> **Task to carry out**: Go to the line in the entries below that holds "strukturierter Texte stellt" and repeat exactly from there through the line that holds "widerrufen.", inclusive.

━━━━━━━━━━━━━━━━━━━━

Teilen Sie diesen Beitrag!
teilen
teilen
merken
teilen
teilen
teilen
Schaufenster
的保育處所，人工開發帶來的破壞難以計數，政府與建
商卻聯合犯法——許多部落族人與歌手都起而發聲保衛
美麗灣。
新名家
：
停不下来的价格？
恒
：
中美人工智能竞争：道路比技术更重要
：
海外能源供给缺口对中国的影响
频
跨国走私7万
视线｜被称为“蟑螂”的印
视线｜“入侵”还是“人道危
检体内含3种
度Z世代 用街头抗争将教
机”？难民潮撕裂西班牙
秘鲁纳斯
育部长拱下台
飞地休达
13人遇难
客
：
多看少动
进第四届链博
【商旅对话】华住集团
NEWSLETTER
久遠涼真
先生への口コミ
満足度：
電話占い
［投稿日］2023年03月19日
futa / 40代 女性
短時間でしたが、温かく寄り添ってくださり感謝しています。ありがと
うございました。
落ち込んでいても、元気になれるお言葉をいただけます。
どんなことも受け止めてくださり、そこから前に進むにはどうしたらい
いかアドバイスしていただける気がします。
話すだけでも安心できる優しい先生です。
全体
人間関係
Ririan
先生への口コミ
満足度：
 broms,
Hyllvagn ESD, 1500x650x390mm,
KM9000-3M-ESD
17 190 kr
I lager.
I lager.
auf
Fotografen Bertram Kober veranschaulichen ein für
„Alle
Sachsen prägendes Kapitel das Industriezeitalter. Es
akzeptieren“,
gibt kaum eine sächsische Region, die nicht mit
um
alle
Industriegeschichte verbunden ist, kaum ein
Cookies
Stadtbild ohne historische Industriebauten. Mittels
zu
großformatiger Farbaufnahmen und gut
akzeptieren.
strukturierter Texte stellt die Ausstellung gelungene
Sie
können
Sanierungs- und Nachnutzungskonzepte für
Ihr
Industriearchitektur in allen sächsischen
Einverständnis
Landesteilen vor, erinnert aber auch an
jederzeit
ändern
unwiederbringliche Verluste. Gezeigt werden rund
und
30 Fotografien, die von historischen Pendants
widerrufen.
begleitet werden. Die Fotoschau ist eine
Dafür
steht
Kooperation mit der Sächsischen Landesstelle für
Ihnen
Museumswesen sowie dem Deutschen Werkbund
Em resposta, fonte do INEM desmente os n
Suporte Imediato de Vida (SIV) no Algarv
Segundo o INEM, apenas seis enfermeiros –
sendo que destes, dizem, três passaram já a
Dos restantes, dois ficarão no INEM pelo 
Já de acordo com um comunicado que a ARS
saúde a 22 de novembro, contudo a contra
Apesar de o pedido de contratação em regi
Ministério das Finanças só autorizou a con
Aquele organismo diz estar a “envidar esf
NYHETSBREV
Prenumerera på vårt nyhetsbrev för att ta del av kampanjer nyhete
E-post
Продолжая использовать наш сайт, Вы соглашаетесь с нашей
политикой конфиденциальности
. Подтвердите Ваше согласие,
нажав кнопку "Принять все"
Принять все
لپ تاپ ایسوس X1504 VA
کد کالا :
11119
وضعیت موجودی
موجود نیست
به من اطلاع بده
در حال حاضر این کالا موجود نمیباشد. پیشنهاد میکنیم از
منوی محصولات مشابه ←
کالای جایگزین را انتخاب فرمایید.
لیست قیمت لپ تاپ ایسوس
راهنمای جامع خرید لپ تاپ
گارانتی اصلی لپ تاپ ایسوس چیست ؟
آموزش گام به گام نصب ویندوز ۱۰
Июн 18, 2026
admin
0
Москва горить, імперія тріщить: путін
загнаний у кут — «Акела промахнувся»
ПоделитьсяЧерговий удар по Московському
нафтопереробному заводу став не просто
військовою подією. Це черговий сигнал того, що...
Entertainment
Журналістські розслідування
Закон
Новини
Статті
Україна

━━━━━━━━━━━━━━━━━━━━

> **Written solution**:
strukturierter Texte stellt die Ausstellung gelungene
Sie
können
Sanierungs- und Nachnutzungskonzepte für
Ihr
Industriearchitektur in allen sächsischen
Einverständnis
Landesteilen vor, erinnert aber auch an
jederzeit
ändern
unwiederbringliche Verluste. Gezeigt werden rund
und
30 Fotografien, die von historischen Pendants
widerrufen.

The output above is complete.